И все же в спектакле побеждала другая, оптимистическая нота: «И, — продолжает К. Рудницкий, — вдруг радостно, упоенно, раскованно В. Золотухин читает стихи Самойлова:
Сороковые, роковые,
Военные и фронтовые…
В этих стихах помянуты погорельцы, беды, похоронные извещения. Но общая интонация и у поэта, и у актера — восторженная, ликующая…»
«Эпиграфом к этому спектаклю, да и к некоторым другим, могут быть взяты стихи („Сороковые, роковые… // война гуляет по России //, а мы такие молодые“), незабываемые самойловские стихи, которые так же незабываемо читал Валерий Золотухин. ‹…› Голос Зинаиды Славиной взлетал до колосников, и тот же голос падал вниз камнем. Голос Ирины Кузнецовой злорадствовал, угрожал, голос Аллы Демидовой почти мистически пророчествовал о мертвом городе и мертвых надеждах. Гармонизированной разноголосицей студенческий спектакль поразил нас, приученных к единообразию театральной манеры. Игра голосов стала законом театральной Таганки»[69].
В другом месте К. Рудницкий пишет: «…конечно же, В. Высоцкий прав, когда читает стихи Кульчицкого о трудной работе войны, о чавкающей глине, о вспотевшей пехоте[70] голосом гордым и возвышенным. Заложенная в юношах сила сопротивляемости трудностям оказалась беспредельной. ‹…›
„Павшие и живые“. Сцена из спектакля
М. Кульчицкий
Мечтатель, фантазер, лентяй-завистник!
Что?
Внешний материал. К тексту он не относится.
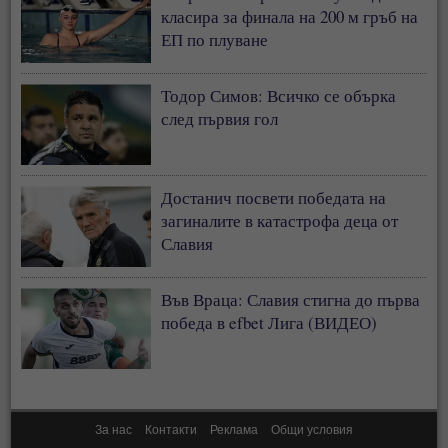
класира за финала на 200 м гръб на
ЕП по плуване
Тодор Симов: Всичко се обърка
след първия гол
Достанич посвети победата на
загиналите в катастрофа деца от
Славия
Във Враца: Славия стигна до първа
победа в efbet Лига (ВИДЕО)
За нас
Контакти
Реклама
Общи условия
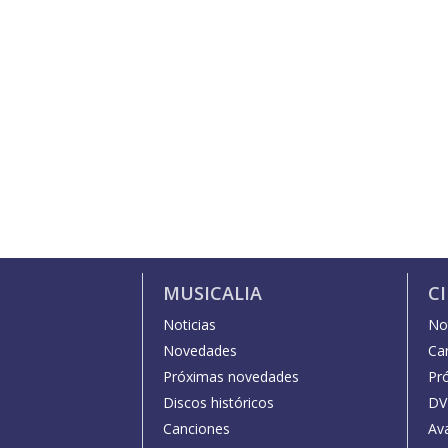
MUSICALIA
C
Noticias
Not
Novedades
Car
Próximas novedades
Pr
Discos históricos
DV
Canciones
Av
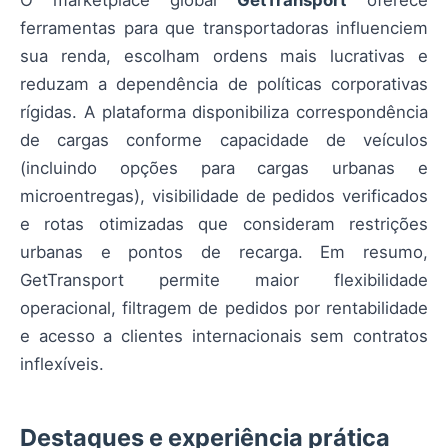
O marketplace global
GetTransport
oferece
ferramentas para que transportadoras influenciem
sua renda, escolham ordens mais lucrativas e
reduzam a dependência de políticas corporativas
rígidas. A plataforma disponibiliza correspondência
de cargas conforme capacidade de veículos
(incluindo opções para cargas urbanas e
microentregas), visibilidade de pedidos verificados
e rotas otimizadas que consideram restrições
urbanas e pontos de recarga. Em resumo,
GetTransport permite maior flexibilidade
operacional, filtragem de pedidos por rentabilidade
e acesso a clientes internacionais sem contratos
inflexíveis.
Destaques e experiência prática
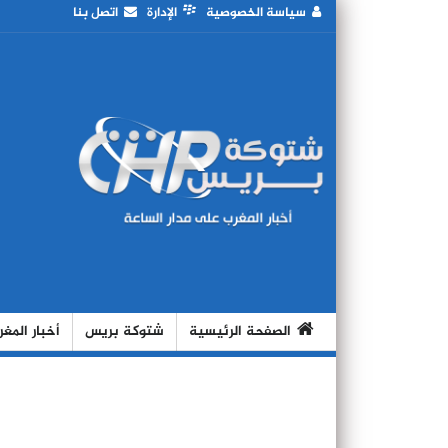
سياسة الخصوصية
الإدارة
اتصل بنا
الصفحة الرئيسية
شتوكة بريس
أخبار المغ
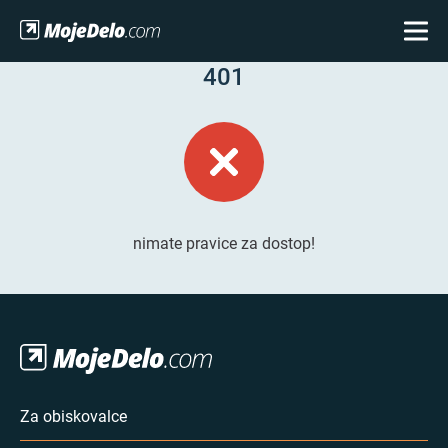
401
nimate pravice za dostop!
Za obiskovalce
Пули в каску безопасней капель?
И всадники проносятся со свистом вертящихся пропеллерами сабель.
Я раньше думал: „лейтенант“ звучит вот так: „Налейте нам!“
И, зная топографию, он топает по гравию.
Война — совсем не фейерверк, а просто — трудная работа,
когда,
черна от пота, вверх
скользит по пахоте пехота.
Марш!
И глина в чавкающем топоте
до мозга костей промерзших ног
наворачивается на чёботы
весом хлеба в месячный паек.
На бойцах и пуговицы вроде
чешуи тяжелых орденов.
Не до ордена.
Была бы Родина
с ежедневными Бородино.
26 декабря 1942, Хлебниково-Москва
Так произнесена главная правда о нашем поколении на войне. Снимая все противоречия, война становилась жизненной реальностью, данной нам в ощущении долга. На войне возникало спасительное и неповторимое чувство слияния жизни отдельной и жизни общей»[71].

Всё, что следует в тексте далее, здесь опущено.